Replication changes (adding or removing a peer) are only triggered by the operator when the correct number of Pods are available.
- If too few Pods are available, we wait for the Stateful Set (STS) controller to make them available.[1]
- If too many Pods are available, we wait for the Stateful Set controller to stop some.
Once the correct number of Pods are available, we check if the correct number
of primaries and secondaries (if any) are running. If not, we use the configured
sequence
command to obtainer the replication sequence number for each Pod.
The sequence numbers must be the only value sent to stdout by the script/program and is interpreted as unisgned integer.
If no sequence number is available, exit with any value other than 0.
The Pod with the highest sequnce number is selected to host the first primary. If multiple Pods have the same sequence number, the Pod with the lowest index will be preferred - as it is the least likely to be stopped by the STS controller during a scale-down event.
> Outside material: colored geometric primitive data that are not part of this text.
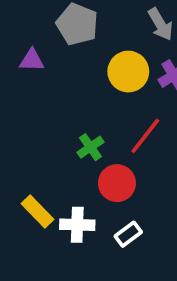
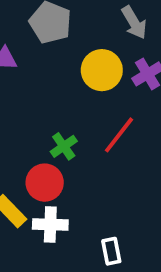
red circle: (117, 183) -> (45, 183), moved
white rectangle: (128, 234) -> (111, 251), moved, turned -64

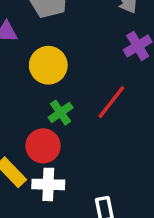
yellow circle: (102, 70) -> (48, 65), moved

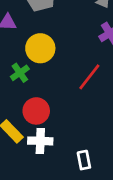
green cross: (61, 113) -> (20, 73), moved

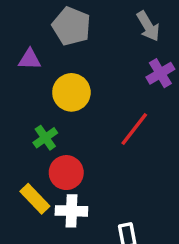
green cross: (20, 73) -> (45, 138), moved

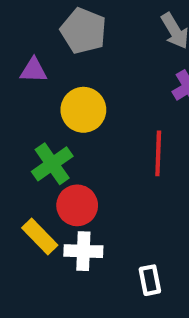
red line: (134, 129) -> (158, 153), turned -36
green cross: (45, 138) -> (52, 164), size x1.4

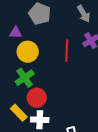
yellow circle: (83, 110) -> (28, 52), moved
red line: (158, 153) -> (67, 51), moved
By default the first primary is started invoking the configured (and required)
primary
command. However, we also allow a seed
command to be configured
since bringing up the frist memeber often involves many special cases.
In both cases, the configured command should indicate success by returning 0. Any other value is treated as an an error.
Once the application has been successfully seeded, we once again look for the
Pod with the highest remaining sequnce number (since it will be more up-to-
date and faster to become synchronized) and index upon which to invoke the
command for starting a primary
.
To make life easier for the authors of the replication commands, we pass along the DNS resolvable host names of any existing primaries.
Just like in the seeding case, the configured command should indicate success by returning 0. Any other value is treated as an an error.
Each new primary is created in serial, waiting for the prior one to either fail or start successfully.
Under normal circumstances, the replication operator allows the STS controller
to manage the shutdown of application primaries. However when the configured
number of replicas exceeds the configured number of replicas, then potentially
there are copies of the application running on Pods that the STS controller
has no need to terminate. So the operator will look for primaries with the
lowest sequnce number and/or highest index and invoke the configured
stop
command on them in series until only the required number of masters
remain.
An application may wish to model different classes of functionality, such as read-only peers or passive hot-standbies. The replication controller supports this with the concept of secondaries.
If
- a
secondary
command has been configured, and - the application has the required number of primaries, and
- the configured replica count is higher than the configured primary count, then
we once again look for the Pod with the highest remaining sequnce number
and/or index upon which to invoke the secondary
command.
As for primaries, we pass along the DNS resolvable host names of any existing primaries and the command should indicate success by returning 0. Any other value is treated as an an error.
If the command for creating the initial application primary fails, the Pod with the next lowest index (but equal sequnce number) will be tried until one succeeds. If no further Pods with the highest sequence number remain, the operator will not attempt to create any additional primaries or secondaries and a failed state will be recorded in the CRD object.
The Pod on which the command failed will be listed as failed and excluded from hosting primaries and secondaries until after it has been cleaned up (application stop and/or the Pod deleted) by the subsequent replicaiton phases.
If the command for creating a subsequent application primary fails, the Pod with the next lowest sequence number and/or index will be tried until one succeeds. If no further Pods with the highest sequence number remain, the operator will not attempt to create any additional primaries or secondaries and a failed state will be recorded in the CRD object.
The Pod on which the command failed will be listed as failed and excluded from hosting primaries and secondaries until after it has been cleaned up by the subsequent replicaiton phases.
Any existing primaries and secondaries will remain active.
If the command for creating an application secondary fails, the Pod with the next lowest sequence number and/pr index will be tried until one succeeds. If no further Pods with the highest sequence number remain, the operator will not attempt to create any additional secondaries and a failed state will be recorded in the CRD object.
The Pod on which the command failed will be listed as failed and excluded from hosting primaries and secondaries until after it has been cleaned up by the subsequent replicaiton phases.
Any existing primaries and secondaries will remain active.
The initial response to a failed replication command is to clean the Pod up by
issuing the configured stop
command. If this completes successfully
(indicated by returning 0) then the Pod is permitted to once again try to
become an application primary or secondary.
If the configured command fails, then the Pod is deleted from Kubernetes and the operator waits for the STS controller to respawn it.
[1]In the future, we may decide to support scale-up events in the case that there is already a quorate number of primaries. Patches are accepted.